Hello, so I’m in the beginning states on creating a VR game in Unity for the HTC vive. The game is a bit like Minecraft in that it will allow you to build structures out of cubes and cylinders, spheres etc. Before I get too far into this, I’m wondering about the performance considerations of adding hundreds, possibly thousands of objects on the screen. Looking at a game like Minecraft, it’s built using a very large number of blocks. I don’t know the details, but if the Map was 128ux128x128, this is over 2 millions blocks.
Does anyone have any thoughts about how the game manages to render all of these and keep the performance where it needs to be? Does anyone know any tricks that are used for this kind of thing?
I know that I can generate hundreds, and (perhaps thousands?) of Cube primitive objects, and place them in a scene without the performance degrading much, but I certainly can’t for example generate 50,000 or more.
There are VR games like TiltBrush, and sculptrvr where the users can paint in the 3d space and these seemingly drop huge numbers of objects into the play area, and again I’m wondering how this is handled without very quickly killing the performance.
Obviously my question is variable depending upon the GPU/CPU. I ran a test where I generated a 10 x 10 x 10 grid of cubes (1000 cubes) and a 15x15x15 grid of cubes (3375 cubes). Performance was fine with 1000 cubes, but I was getting frame losses at 3375 cubes. This is with a nvidia 980ti video card. So on my system, I have a rough idea of how many unity primitive cubes will work in a scene, but it seems like these 3d sculpting program (like sculptrvr) are creating several thousand objects. Google “sculptrvr” to see videos of what I mean.

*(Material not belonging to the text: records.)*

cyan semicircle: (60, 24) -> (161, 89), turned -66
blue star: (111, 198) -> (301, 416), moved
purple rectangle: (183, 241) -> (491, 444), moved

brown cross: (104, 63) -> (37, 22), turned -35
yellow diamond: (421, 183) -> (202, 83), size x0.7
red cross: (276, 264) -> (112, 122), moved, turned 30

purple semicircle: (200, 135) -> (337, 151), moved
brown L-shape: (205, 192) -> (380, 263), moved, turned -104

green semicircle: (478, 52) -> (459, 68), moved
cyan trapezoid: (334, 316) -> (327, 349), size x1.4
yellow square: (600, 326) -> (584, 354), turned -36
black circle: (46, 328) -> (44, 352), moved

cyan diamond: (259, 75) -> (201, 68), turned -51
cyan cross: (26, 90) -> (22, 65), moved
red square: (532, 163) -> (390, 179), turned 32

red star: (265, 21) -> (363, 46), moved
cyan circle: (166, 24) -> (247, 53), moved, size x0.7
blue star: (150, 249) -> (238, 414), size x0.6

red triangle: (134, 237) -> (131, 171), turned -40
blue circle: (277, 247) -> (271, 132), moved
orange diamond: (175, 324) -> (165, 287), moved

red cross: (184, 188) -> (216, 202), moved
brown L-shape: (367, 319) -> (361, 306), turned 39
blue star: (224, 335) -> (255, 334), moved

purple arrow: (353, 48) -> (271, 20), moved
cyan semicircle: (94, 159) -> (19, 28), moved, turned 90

Does anyone know how the creators of this type of software pull this off?
Also, some primitives have many more faces and vertices than others, like for instance quads vrs planes, and spheres are much higher polycount than a cube… so different primitive, different performance.

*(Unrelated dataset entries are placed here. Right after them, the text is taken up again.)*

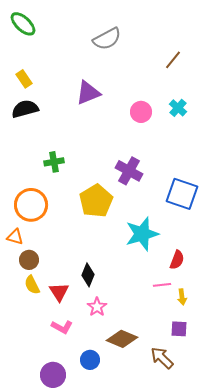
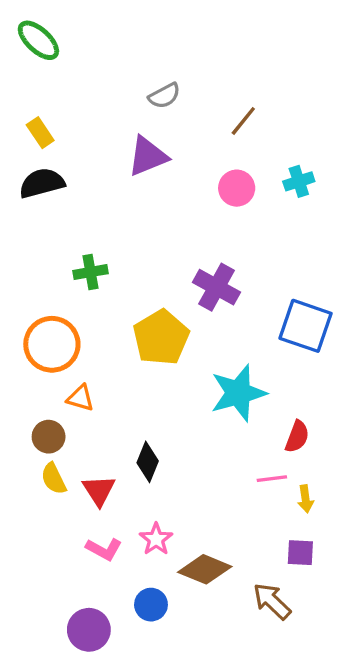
gray semicircle: (107, 39) -> (164, 96), moved, size x0.7
brown line: (173, 60) -> (243, 121), moved
cyan cross: (178, 108) -> (299, 181), turned 30
orange triangle: (15, 237) -> (80, 398), moved
pink star: (97, 307) -> (156, 539), moved

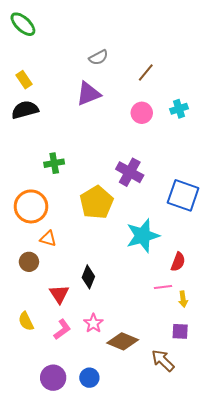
yellow semicircle: (54, 479) -> (26, 321), moved
pink L-shape: (104, 549) -> (62, 329), turned -65
blue circle: (151, 605) -> (89, 378), moved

Interesting. Clearly there’s a lot I need to learn on the subject. So if, for example, I’m in VR and am using on of the controllers to “paint” in 3d space out of small cubes, then instead of dropping down individual cube primitives I would instead (somehow) merge the newly dropped cube into the mass of cubes that was previously painted? If that’s the case, then I should look into how to do this. If anyone has any tips on how (the basic steps) this is done, I’d appreciate it.
For my particular game, the core functionality really requires primitives because after building the structures, you can blow them up which requires the unity physics to act on the individual pieces. If this limits the number of pieces that can be placed into the hundreds, then so be it. I’m still intrigued by the idea you mentioned about clustering objects together. I may want to add a 3d painting component to the game that wouldn’t need to react to the physics.
Hi, thanks for the link. There’s a lot of good information there. I did find a script that lets you combine the Meshes of multiple objects into a single mesh. After running this script, the 15 x 15 x 15 cube of cubes that I was creating was no longer causing judder.
Depending if that script takes the actual hidden faces and vertices out and other optimizations, it might be a good idea to use a different approach than thinking of “cubes” at all really, and instead sort of a huge 3d array of integer that mean a “type” of block item whatever thingy. Then you just draw faces on the visible sides of nearby sections of the map depending on what type of block that is and never create or modify actual cubes at all… it might be something you could even find an example/script for in that thread!